WHAT YOU WILL DO: For the entries below, the expected answer is the line with "الرجاء إدخال مصطلح البحث", the line with "نموذج:A975GOT-TBD-EU", and every line between them, exactly as written, and nothing more.
☆ ☆ ☆ ☆ ☆ ☆ ☆
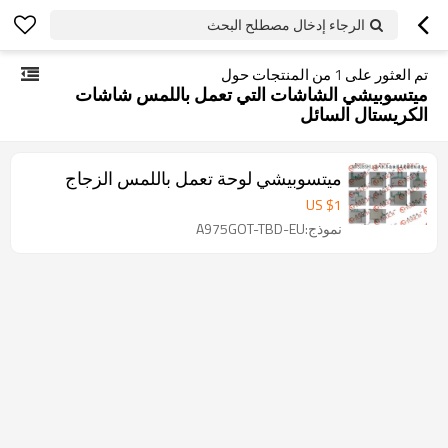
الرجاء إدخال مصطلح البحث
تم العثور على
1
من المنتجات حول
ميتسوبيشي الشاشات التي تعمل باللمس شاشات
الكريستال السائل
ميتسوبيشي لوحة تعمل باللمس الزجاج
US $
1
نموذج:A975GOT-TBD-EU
☆ ☆ ☆ ☆ ☆ ☆ ☆
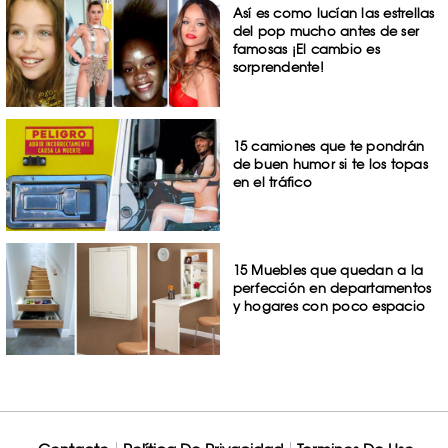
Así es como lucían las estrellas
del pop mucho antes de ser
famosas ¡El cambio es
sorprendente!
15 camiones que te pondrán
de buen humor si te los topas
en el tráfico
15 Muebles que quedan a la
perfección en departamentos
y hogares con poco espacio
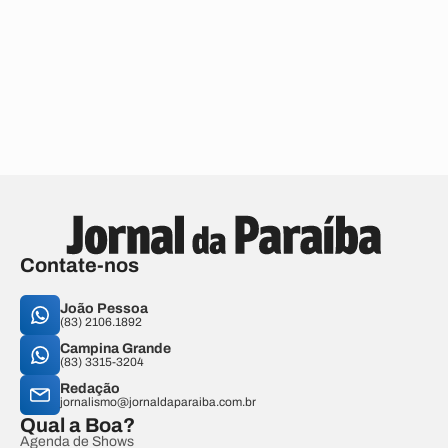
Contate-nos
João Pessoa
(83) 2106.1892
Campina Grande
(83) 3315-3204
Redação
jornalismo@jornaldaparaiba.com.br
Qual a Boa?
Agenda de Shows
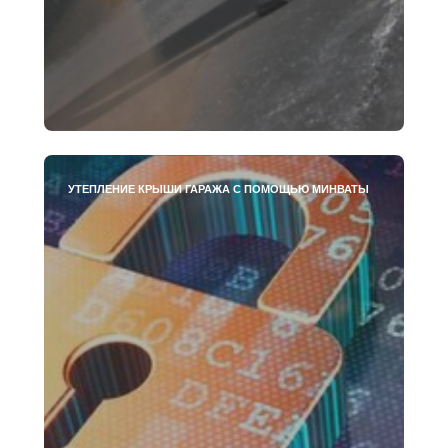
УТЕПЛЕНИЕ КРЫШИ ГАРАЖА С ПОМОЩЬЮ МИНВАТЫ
☆ ☆ ☆ ☆ ☆ ☆ ☆
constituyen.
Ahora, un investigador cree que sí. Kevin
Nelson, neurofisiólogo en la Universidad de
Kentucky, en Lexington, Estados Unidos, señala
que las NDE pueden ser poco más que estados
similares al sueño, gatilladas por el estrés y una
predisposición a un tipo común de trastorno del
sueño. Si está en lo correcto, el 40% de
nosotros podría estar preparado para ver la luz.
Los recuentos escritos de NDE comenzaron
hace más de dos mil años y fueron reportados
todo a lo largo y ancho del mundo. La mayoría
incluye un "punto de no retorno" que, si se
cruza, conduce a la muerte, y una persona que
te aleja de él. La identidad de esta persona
☆ ☆ ☆ ☆ ☆ ☆ ☆
SOLUTION FOR THIS TASK:
الرجاء إدخال مصطلح البحث
تم العثور على
1
من المنتجات حول
ميتسوبيشي الشاشات التي تعمل باللمس شاشات
الكريستال السائل
ميتسوبيشي لوحة تعمل باللمس الزجاج
US $
1
نموذج:A975GOT-TBD-EU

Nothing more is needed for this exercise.